2.3. Model Evaluation

The performance of the TLDDM was assessed using a comprehensive set of evaluation metrics, including precision (P), recall (R), average precision (AP), F1 score (F1), frames per second (FPS), parameter count, floating-point operations per second (FLOPs), and model size. FLOPs and parameter count are used to measure serve as indicators of the model’s complexity and size, respectively. Precision (P) represents the ratio of true positive samples among all positive samples relative to all samples predicted as positive by the detector. Recall (R) indicates the proportion of true positive samples correctly predicted by the detector out of all actual positive samples.

However, relying solely on P and R may not provide a comprehensive evaluation of detection accuracy. Therefore, additional metrics, AP and F1, were introduced. AP represents the average precision achieved during the detection process [41], while F1 is the harmonic mean of precision and recall, offering a balanced assessment of detection performance. Higher AP and F1 values indicate the improved detection accuracy. Moreover, average detection time comprising preprocessing time, inference time, and non-maximum suppression (NMS) time, was measured.
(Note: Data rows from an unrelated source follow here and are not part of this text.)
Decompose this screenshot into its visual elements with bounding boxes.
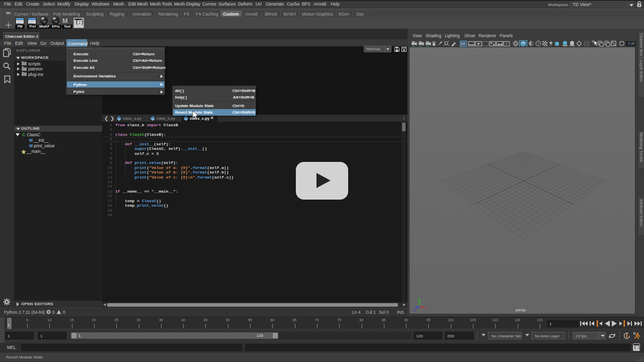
svg-text:x: x: [425, 306, 427, 310]
svg-text:0.00: 0.00: [628, 42, 635, 45]
svg-text:T: T: [506, 42, 508, 46]
svg-text:z: z: [414, 309, 416, 312]
svg-text:y: y: [419, 297, 421, 301]
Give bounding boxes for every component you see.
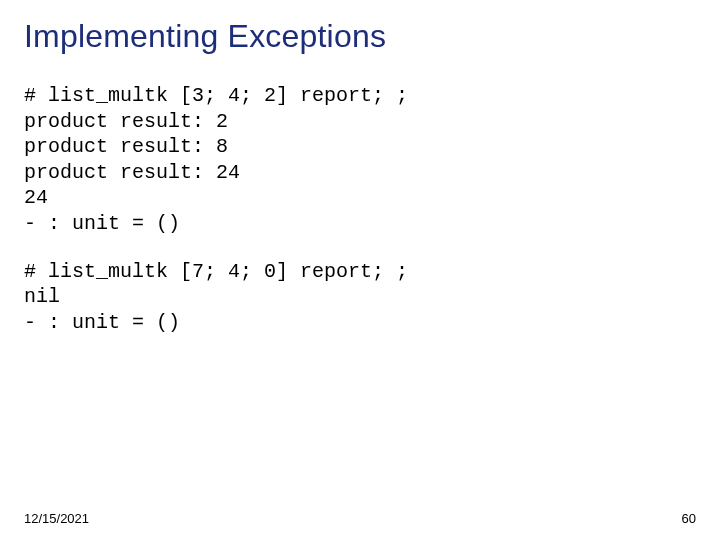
footer: 12/15/2021 60 <box>24 511 696 526</box>
page-title: Implementing Exceptions <box>24 18 696 55</box>
slide: Implementing Exceptions # list_multk [3;… <box>0 0 720 540</box>
footer-page-number: 60 <box>682 511 696 526</box>
footer-date: 12/15/2021 <box>24 511 89 526</box>
code-block-2: # list_multk [7; 4; 0] report; ; nil - :… <box>24 259 696 336</box>
code-block-1: # list_multk [3; 4; 2] report; ; product… <box>24 83 696 237</box>
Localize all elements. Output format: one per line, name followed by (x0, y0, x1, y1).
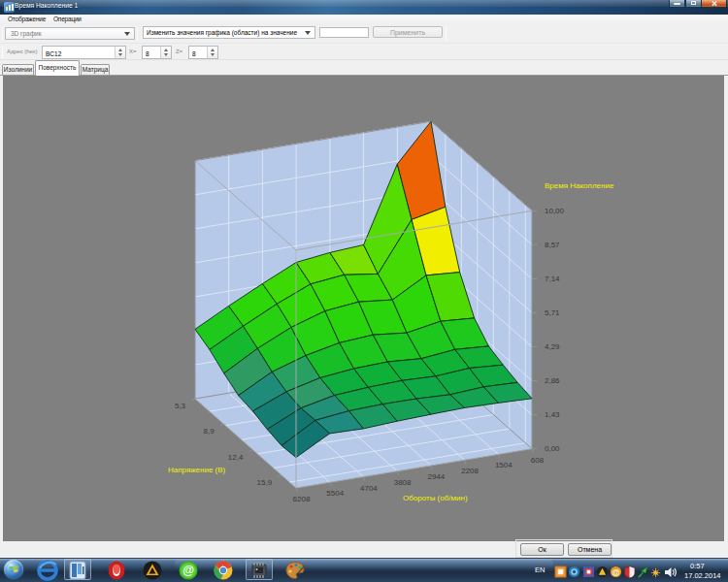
svg-text:5,71: 5,71 (545, 308, 560, 317)
svg-text:608: 608 (531, 456, 545, 465)
svg-text:Время Накопление: Время Накопление (545, 181, 614, 190)
svg-text:1,43: 1,43 (545, 410, 560, 419)
svg-text:Напряжение (В): Напряжение (В) (168, 466, 226, 474)
svg-text:2208: 2208 (461, 467, 479, 475)
svg-text:2,86: 2,86 (545, 376, 560, 385)
svg-text:Обороты (об/мин): Обороты (об/мин) (403, 494, 468, 502)
svg-text:5,3: 5,3 (175, 402, 186, 410)
svg-text:12,4: 12,4 (228, 453, 244, 462)
svg-text:15,9: 15,9 (257, 478, 273, 487)
svg-text:6208: 6208 (293, 495, 311, 503)
svg-text:3808: 3808 (394, 478, 412, 487)
svg-text:8,57: 8,57 (545, 241, 560, 249)
svg-text:2944: 2944 (428, 472, 446, 481)
svg-text:8,9: 8,9 (204, 427, 215, 436)
svg-text:4704: 4704 (360, 484, 378, 493)
svg-text:7,14: 7,14 (545, 275, 560, 283)
svg-text:4,29: 4,29 (545, 342, 560, 351)
svg-text:5504: 5504 (326, 489, 344, 498)
svg-text:10,00: 10,00 (545, 207, 565, 215)
svg-text:@: @ (612, 567, 619, 577)
svg-text:0,00: 0,00 (545, 444, 560, 453)
svg-text:@: @ (182, 564, 194, 577)
svg-text:1504: 1504 (495, 461, 513, 469)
Equations (9)–(12) can be used to calculate P, R, F1, and AP.

P = \frac{T P}{T P + F P}

(9)

R = \frac{T P}{T P + F N}

(10)

F 1 = \frac{2 P R}{P + R}

(11)

AP = \int_{0}^{1} P (R) d R

(12)

In these equations,

T P

represents the number of positive samples correctly predicted as positive,

F N

corresponds to the number of positive samples incorrectly classified as negative, and

F P

indicates the number of negative samples mistakenly classified as positive. Intersection over Union (IoU) measures the overlap ratio between the predicted bounding box and the ground truth bounding box. Typically, an IoU threshold of 0.5 is used. When the IoU exceeds 0.5, the sample is classified as a true positive. Conversely, if the IoU is below 0.5, the sample is considered a false positive.

3. Results

3.1. Experimental Configuration

All training and evaluation procedures in this study were conducted under consistent parameter settings. The computer system operated on Windows 11, equipped with an Intel Core i5-9300H processor (2.40 GHz), 16 GB of RAM, and a 4 GB NVIDIA GeForce GTX 1650 GPU. GPU acceleration was enabled using CUDA 11.8.0 and CUDNN 8.9.1.

During model training, SGD was selected as the optimizer, with an input image size of 640 pixels. The YOLOv8 model was implemented using the PyTorch 2.0 deep learning framework. The parameter settings are detailed in Table 2.

3.2. Ablation Experiment

To assess the efficacy of each enhanced module, we performed an ablation study using the original YOLOv5 architecture. Detailed results are presented in Table 3.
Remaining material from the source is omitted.